(PROBLEM TO WORK ON): From the first line to the last, reproduce the data exactly.

(DATA SUPPLIED):
════════

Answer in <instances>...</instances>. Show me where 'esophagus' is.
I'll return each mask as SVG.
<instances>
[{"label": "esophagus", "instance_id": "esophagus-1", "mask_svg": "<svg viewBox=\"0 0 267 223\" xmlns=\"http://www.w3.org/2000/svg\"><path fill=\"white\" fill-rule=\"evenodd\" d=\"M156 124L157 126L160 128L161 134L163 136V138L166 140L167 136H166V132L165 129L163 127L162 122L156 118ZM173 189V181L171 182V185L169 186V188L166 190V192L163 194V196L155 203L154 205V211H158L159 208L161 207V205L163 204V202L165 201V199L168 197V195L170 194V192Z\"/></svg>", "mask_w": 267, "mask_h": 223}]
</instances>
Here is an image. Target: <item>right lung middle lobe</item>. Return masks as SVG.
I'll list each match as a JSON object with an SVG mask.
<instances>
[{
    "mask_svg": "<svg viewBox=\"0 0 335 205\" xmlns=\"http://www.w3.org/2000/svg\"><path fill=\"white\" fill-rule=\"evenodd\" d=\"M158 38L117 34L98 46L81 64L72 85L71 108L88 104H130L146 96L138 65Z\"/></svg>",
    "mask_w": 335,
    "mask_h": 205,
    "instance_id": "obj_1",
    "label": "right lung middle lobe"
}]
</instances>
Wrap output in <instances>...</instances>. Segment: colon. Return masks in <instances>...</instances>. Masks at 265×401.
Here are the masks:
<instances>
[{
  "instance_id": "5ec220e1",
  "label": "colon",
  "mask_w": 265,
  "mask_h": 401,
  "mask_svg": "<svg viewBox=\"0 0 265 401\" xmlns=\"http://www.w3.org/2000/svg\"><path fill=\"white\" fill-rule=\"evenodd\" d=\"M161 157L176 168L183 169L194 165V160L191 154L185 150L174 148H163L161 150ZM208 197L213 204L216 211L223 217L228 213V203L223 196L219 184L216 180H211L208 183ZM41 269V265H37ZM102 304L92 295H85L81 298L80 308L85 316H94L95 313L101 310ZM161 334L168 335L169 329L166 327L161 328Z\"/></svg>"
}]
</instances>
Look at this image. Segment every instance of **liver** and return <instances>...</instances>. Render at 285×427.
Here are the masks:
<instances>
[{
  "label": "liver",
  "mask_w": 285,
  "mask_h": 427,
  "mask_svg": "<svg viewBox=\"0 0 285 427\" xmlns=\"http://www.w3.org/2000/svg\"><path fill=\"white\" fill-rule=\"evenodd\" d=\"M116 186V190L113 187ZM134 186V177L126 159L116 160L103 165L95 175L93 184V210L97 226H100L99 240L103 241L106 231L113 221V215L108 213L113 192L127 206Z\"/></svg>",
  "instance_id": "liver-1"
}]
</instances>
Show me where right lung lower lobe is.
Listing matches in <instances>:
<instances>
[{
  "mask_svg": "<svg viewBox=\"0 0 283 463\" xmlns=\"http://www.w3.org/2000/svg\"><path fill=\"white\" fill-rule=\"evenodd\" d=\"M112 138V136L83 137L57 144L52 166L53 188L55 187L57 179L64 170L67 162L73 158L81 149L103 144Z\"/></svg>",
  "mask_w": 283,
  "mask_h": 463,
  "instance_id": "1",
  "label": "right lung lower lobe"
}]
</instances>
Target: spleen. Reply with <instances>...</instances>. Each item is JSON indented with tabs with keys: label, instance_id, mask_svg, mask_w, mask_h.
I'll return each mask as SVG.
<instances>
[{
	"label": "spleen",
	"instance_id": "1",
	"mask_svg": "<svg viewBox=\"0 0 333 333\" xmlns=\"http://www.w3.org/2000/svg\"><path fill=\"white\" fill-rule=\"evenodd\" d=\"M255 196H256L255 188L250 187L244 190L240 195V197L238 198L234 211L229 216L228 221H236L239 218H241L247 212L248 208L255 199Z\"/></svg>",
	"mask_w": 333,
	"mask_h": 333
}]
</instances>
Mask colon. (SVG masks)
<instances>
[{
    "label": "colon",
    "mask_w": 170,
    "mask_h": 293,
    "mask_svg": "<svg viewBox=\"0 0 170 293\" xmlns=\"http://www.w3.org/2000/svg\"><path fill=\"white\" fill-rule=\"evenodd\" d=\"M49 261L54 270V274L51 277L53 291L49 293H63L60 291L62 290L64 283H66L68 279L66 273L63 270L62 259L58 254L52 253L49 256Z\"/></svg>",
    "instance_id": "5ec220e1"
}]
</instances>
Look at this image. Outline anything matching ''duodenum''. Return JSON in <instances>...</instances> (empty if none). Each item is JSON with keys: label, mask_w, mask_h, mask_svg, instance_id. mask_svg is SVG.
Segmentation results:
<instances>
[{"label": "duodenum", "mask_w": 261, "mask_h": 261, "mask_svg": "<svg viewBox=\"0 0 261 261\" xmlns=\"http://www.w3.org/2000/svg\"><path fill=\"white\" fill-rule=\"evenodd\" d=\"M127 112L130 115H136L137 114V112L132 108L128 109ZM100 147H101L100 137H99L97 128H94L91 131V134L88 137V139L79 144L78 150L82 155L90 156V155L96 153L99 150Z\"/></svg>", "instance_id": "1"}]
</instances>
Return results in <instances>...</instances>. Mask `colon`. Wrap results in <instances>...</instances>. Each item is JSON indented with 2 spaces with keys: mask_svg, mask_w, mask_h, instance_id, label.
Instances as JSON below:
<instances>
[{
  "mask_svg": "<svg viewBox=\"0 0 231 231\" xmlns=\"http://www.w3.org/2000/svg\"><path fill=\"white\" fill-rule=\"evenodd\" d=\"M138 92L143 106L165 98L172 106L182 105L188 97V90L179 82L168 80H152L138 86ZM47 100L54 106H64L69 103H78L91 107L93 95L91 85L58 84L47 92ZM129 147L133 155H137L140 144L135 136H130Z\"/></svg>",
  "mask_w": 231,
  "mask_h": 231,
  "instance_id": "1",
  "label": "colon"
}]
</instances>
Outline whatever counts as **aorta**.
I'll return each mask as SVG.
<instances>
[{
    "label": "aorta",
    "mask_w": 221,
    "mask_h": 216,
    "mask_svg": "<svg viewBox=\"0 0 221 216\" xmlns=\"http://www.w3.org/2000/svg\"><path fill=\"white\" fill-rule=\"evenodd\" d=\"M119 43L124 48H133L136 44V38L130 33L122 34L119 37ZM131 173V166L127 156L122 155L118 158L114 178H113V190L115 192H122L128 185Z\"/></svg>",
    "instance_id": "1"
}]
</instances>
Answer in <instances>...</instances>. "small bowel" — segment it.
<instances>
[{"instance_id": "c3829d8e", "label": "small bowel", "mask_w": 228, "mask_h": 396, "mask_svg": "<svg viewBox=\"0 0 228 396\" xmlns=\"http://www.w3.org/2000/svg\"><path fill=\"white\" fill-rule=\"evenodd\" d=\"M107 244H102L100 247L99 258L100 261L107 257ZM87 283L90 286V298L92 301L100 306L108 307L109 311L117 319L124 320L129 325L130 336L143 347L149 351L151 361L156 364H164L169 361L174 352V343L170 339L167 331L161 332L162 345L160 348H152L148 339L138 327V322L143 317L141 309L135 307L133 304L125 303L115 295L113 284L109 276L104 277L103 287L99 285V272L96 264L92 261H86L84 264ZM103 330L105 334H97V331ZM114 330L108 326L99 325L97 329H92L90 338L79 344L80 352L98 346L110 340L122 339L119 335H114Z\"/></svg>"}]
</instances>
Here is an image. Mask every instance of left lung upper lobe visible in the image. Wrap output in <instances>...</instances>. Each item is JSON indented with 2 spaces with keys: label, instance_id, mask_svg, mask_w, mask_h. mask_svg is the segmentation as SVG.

════════

(RESPONSE TO THIS TASK):
Answer in <instances>...</instances>. Show me where 'esophagus' is.
I'll return each mask as SVG.
<instances>
[{"label": "esophagus", "instance_id": "esophagus-1", "mask_svg": "<svg viewBox=\"0 0 267 223\" xmlns=\"http://www.w3.org/2000/svg\"><path fill=\"white\" fill-rule=\"evenodd\" d=\"M156 124L157 126L160 128L161 134L163 136V138L166 140L167 136H166V132L165 129L163 127L162 122L156 118ZM173 189V181L171 182V185L169 186V188L166 190V192L163 194V196L155 203L154 205V211H158L159 208L161 207V205L163 204V202L165 201V199L168 197V195L170 194V192Z\"/></svg>", "mask_w": 267, "mask_h": 223}]
</instances>
Here is an image. Target: <item>right lung middle lobe</item>. Return masks as SVG.
I'll list each match as a JSON object with an SVG mask.
<instances>
[{
    "mask_svg": "<svg viewBox=\"0 0 335 205\" xmlns=\"http://www.w3.org/2000/svg\"><path fill=\"white\" fill-rule=\"evenodd\" d=\"M158 38L117 34L98 46L81 64L72 85L71 108L88 104H130L146 96L138 65Z\"/></svg>",
    "mask_w": 335,
    "mask_h": 205,
    "instance_id": "obj_1",
    "label": "right lung middle lobe"
}]
</instances>
Wrap output in <instances>...</instances>. Segment: colon. Return masks in <instances>...</instances>. Masks at 265×401.
Here are the masks:
<instances>
[{
  "instance_id": "5ec220e1",
  "label": "colon",
  "mask_w": 265,
  "mask_h": 401,
  "mask_svg": "<svg viewBox=\"0 0 265 401\" xmlns=\"http://www.w3.org/2000/svg\"><path fill=\"white\" fill-rule=\"evenodd\" d=\"M161 157L176 168L183 169L194 165V160L191 154L185 150L174 148H163L161 150ZM208 197L213 204L216 211L223 217L228 213V203L223 196L219 184L216 180H211L208 183ZM41 269V265H37ZM102 304L92 295H85L81 298L80 308L85 316H94L95 313L101 310ZM161 334L168 335L169 329L166 327L161 328Z\"/></svg>"
}]
</instances>
Look at this image. Segment every instance of **liver** and return <instances>...</instances>. Render at 285×427.
Here are the masks:
<instances>
[{
  "label": "liver",
  "mask_w": 285,
  "mask_h": 427,
  "mask_svg": "<svg viewBox=\"0 0 285 427\" xmlns=\"http://www.w3.org/2000/svg\"><path fill=\"white\" fill-rule=\"evenodd\" d=\"M116 186V190L113 187ZM134 186V177L126 159L116 160L103 165L95 175L93 184V210L97 226H100L99 240L103 241L106 231L113 221V215L108 213L113 192L127 206Z\"/></svg>",
  "instance_id": "liver-1"
}]
</instances>
Show me where right lung lower lobe is.
Listing matches in <instances>:
<instances>
[{
  "mask_svg": "<svg viewBox=\"0 0 283 463\" xmlns=\"http://www.w3.org/2000/svg\"><path fill=\"white\" fill-rule=\"evenodd\" d=\"M112 138V136L83 137L57 144L52 166L53 188L55 187L57 179L64 170L67 162L73 158L81 149L103 144Z\"/></svg>",
  "mask_w": 283,
  "mask_h": 463,
  "instance_id": "1",
  "label": "right lung lower lobe"
}]
</instances>
Target: spleen. Reply with <instances>...</instances>. Each item is JSON indented with tabs with keys: label, instance_id, mask_svg, mask_w, mask_h.
I'll return each mask as SVG.
<instances>
[{
	"label": "spleen",
	"instance_id": "1",
	"mask_svg": "<svg viewBox=\"0 0 333 333\" xmlns=\"http://www.w3.org/2000/svg\"><path fill=\"white\" fill-rule=\"evenodd\" d=\"M255 196H256L255 188L250 187L244 190L240 195V197L238 198L234 211L229 216L228 221H236L239 218H241L247 212L248 208L255 199Z\"/></svg>",
	"mask_w": 333,
	"mask_h": 333
}]
</instances>
Mask colon. (SVG masks)
<instances>
[{
    "label": "colon",
    "mask_w": 170,
    "mask_h": 293,
    "mask_svg": "<svg viewBox=\"0 0 170 293\" xmlns=\"http://www.w3.org/2000/svg\"><path fill=\"white\" fill-rule=\"evenodd\" d=\"M49 261L54 270V274L51 277L53 291L49 293H63L60 291L62 290L64 283H66L68 279L66 273L63 270L62 259L58 254L52 253L49 256Z\"/></svg>",
    "instance_id": "5ec220e1"
}]
</instances>
Look at this image. Outline anything matching ''duodenum''. Return JSON in <instances>...</instances> (empty if none). Each item is JSON with keys: label, mask_w, mask_h, mask_svg, instance_id. mask_svg is SVG.
Segmentation results:
<instances>
[{"label": "duodenum", "mask_w": 261, "mask_h": 261, "mask_svg": "<svg viewBox=\"0 0 261 261\" xmlns=\"http://www.w3.org/2000/svg\"><path fill=\"white\" fill-rule=\"evenodd\" d=\"M127 112L130 115H136L137 114V112L132 108L128 109ZM100 147H101L100 137H99L97 128H94L91 131V134L88 137V139L79 144L78 150L82 155L90 156V155L96 153L99 150Z\"/></svg>", "instance_id": "1"}]
</instances>
Return results in <instances>...</instances>. Mask `colon`. Wrap results in <instances>...</instances>. Each item is JSON indented with 2 spaces with keys: mask_svg, mask_w, mask_h, instance_id, label.
Instances as JSON below:
<instances>
[{
  "mask_svg": "<svg viewBox=\"0 0 231 231\" xmlns=\"http://www.w3.org/2000/svg\"><path fill=\"white\" fill-rule=\"evenodd\" d=\"M138 92L143 106L165 98L172 106L182 105L188 97V90L179 82L168 80H152L138 86ZM47 100L54 106H64L69 103H78L91 107L93 95L91 85L58 84L47 92ZM129 147L133 155H137L140 144L135 136H130Z\"/></svg>",
  "mask_w": 231,
  "mask_h": 231,
  "instance_id": "1",
  "label": "colon"
}]
</instances>
Outline whatever counts as **aorta**.
I'll return each mask as SVG.
<instances>
[{
    "label": "aorta",
    "mask_w": 221,
    "mask_h": 216,
    "mask_svg": "<svg viewBox=\"0 0 221 216\" xmlns=\"http://www.w3.org/2000/svg\"><path fill=\"white\" fill-rule=\"evenodd\" d=\"M119 43L124 48H133L136 44V38L130 33L122 34L119 37ZM131 173V166L127 156L122 155L118 158L114 178H113V190L115 192H122L128 185Z\"/></svg>",
    "instance_id": "1"
}]
</instances>
Answer in <instances>...</instances>. "small bowel" — segment it.
<instances>
[{"instance_id": "c3829d8e", "label": "small bowel", "mask_w": 228, "mask_h": 396, "mask_svg": "<svg viewBox=\"0 0 228 396\" xmlns=\"http://www.w3.org/2000/svg\"><path fill=\"white\" fill-rule=\"evenodd\" d=\"M107 244H102L100 247L99 258L100 261L107 257ZM87 283L90 286V298L92 301L100 306L108 307L109 311L117 319L124 320L129 325L130 336L143 347L149 351L151 361L156 364H164L169 361L174 352V343L170 339L167 331L161 332L162 345L160 348H152L148 339L138 327V322L143 317L141 309L135 307L133 304L125 303L115 295L113 284L109 276L104 277L103 287L99 285V272L96 264L92 261H86L84 264ZM103 330L105 334H97V331ZM114 330L108 326L99 325L97 329H92L90 338L79 344L80 352L98 346L110 340L122 339L119 335H114Z\"/></svg>"}]
</instances>
Here is an image. Mask every instance of left lung upper lobe visible in the image. Wrap output in <instances>...</instances>. Each item is JSON indented with 2 spaces with keys: label, instance_id, mask_svg, mask_w, mask_h. mask_svg is the segmentation as SVG.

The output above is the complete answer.